Even if there were, it would not fix this bug, because AFAICS the only
thing that set_rel_consider_parallel is chartered to do is set the
per-relation consider_parallel flag.  The failure that is happening in
that regression test with force_parallel_mode turned on happens because
standard_planner plasters a Gather node at the top of the plan, causing
the whole plan including the FDW access to happen inside a parallel
worker.  The only way to prevent that is to clear the
wholePlanParallelSafe flag, which as far as I can tell (not that any of
this is documented worth a damn) isn't something that
set_rel_consider_parallel is supposed to do.
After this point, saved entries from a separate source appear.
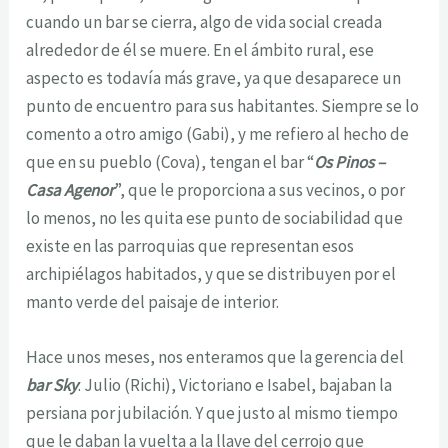
cuando un bar se cierra, algo de vida social creada
alrededor de él se muere. En el ámbito rural, ese
aspecto es todavía más grave, ya que desaparece un
punto de encuentro para sus habitantes. Siempre se lo
comento a otro amigo (Gabi), y me refiero al hecho de
que en su pueblo (Cova), tengan el bar “
Os Pinos –
Casa Agenor
”, que le proporciona a sus vecinos, o por
lo menos, no les quita ese punto de sociabilidad que
existe en las parroquias que representan esos
archipiélagos habitados, y que se distribuyen por el
manto verde del paisaje de interior.
Hace unos meses, nos enteramos que la gerencia del
bar Sky
: Julio (Richi), Victoriano e Isabel, bajaban la
persiana por jubilación. Y que justo al mismo tiempo
que le daban la vuelta a la llave del cerrojo que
It looks to me like there is a good deal of fuzzy thinking here about the
difference between locally parallelizable and globally parallelizable
plans, ie Gather at the top vs Gather somewhere else.  I also note with
dismay that turning force_parallel_mode on seems to pretty much disable
any testing of local parallelism.

> In view of 69d34408e5e7adcef8ef2f4e9c4f2919637e9a06, we shouldn't
> blindly assume that foreign scans are not parallel-safe, but we can't
> blindly assume the opposite either.  Maybe we should assume that the
> foreign scan is parallel-safe only if one or more of the new methods
> introduced by the aforementioned commit are set, but actually that
> doesn't seem quite right.  That would tell us whether the scan itself
> can be parallelized, not whether it's safe to run serially but within
> a parallel worker.  I think maybe we need a new FDW API that gets
> called from set_rel_consider_parallel() with the root, rel, and rte as
> arguments and which can return a Boolean.  If the callback is not set,
> assume false.

Meh.  As things stand, postgres_fdw would have to aver that it can't ever
be safely parallelized, which doesn't seem like a very satisfactory answer
even if there are other FDWs that work differently (and which would those
be?  None that use a socket-style connection to an external server.)
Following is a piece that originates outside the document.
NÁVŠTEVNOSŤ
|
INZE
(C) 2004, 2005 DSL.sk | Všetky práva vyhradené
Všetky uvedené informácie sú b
The commit you mention above seems to me to highlight the dangers of
accepting hook patches with no working use-case to back them up.
AFAICT it's basically useless for typical FDWs because of this
multiple-connection problem.
        regards, tom lane



Re: postgres_fdw vs. force_parallel_mode on ppc

От
Robert Haas
Дата:
On Tue, Feb 23, 2016 at 11:47 AM, Tom Lane <tgl@sss.pgh.pa.us> wrote:
> Even if there were, it would not fix this bug, because AFAICS the only
> thing that set_rel_consider_parallel is chartered to do is set the
> per-relation consider_parallel flag.  The failure that is happening in
> that regression test with force_parallel_mode turned on happens because
> standard_planner plasters a Gather node at the top of the plan, causing
> the whole plan including the FDW access to happen inside a parallel
> worker.  The only way to prevent that is to clear the
> wholePlanParallelSafe flag, which as far as I can tell (not that any of
> this is documented worth a damn) isn't something that
> set_rel_consider_parallel is supposed to do.
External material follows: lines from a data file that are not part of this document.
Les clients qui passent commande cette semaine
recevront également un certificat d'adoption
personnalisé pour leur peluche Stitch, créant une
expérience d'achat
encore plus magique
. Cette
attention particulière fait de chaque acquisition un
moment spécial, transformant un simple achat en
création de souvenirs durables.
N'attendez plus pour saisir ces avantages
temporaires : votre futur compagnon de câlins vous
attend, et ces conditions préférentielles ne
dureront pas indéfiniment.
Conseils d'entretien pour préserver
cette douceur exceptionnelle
Hmm.  Well, if you tested it, or looked at the places where
wholePlanParallelSafe is cleared, you would find that it DOES fix the
bug.  create_plan() clears wholePlanParallelSafe if the plan is not
parallel-safe, and the plan won't be parallel-safe unless
consider_parallel was set for the underlying relation.  In case you'd
like to test it for yourself, here's the PoC patch I wrote:

diff --git a/src/backend/optimizer/path/allpaths.c
b/src/backend/optimizer/path/allpaths.c
index bcb668f..8a4179e 100644
--- a/src/backend/optimizer/path/allpaths.c
+++ b/src/backend/optimizer/path/allpaths.c
@@ -527,6 +527,11 @@ set_rel_consider_parallel(PlannerInfo *root,
RelOptInfo *rel,                                       return;                               return;
  }
 
+
+                       /* Not for foreign tables. */
+                       if (rte->relkind == RELKIND_FOREIGN_TABLE)
+                               return;
+                       break;
               case RTE_SUBQUERY:

Adding that makes the postgres_fdw case pass.

> It looks to me like there is a good deal of fuzzy thinking here about the
> difference between locally parallelizable and globally parallelizable
> plans, ie Gather at the top vs Gather somewhere else.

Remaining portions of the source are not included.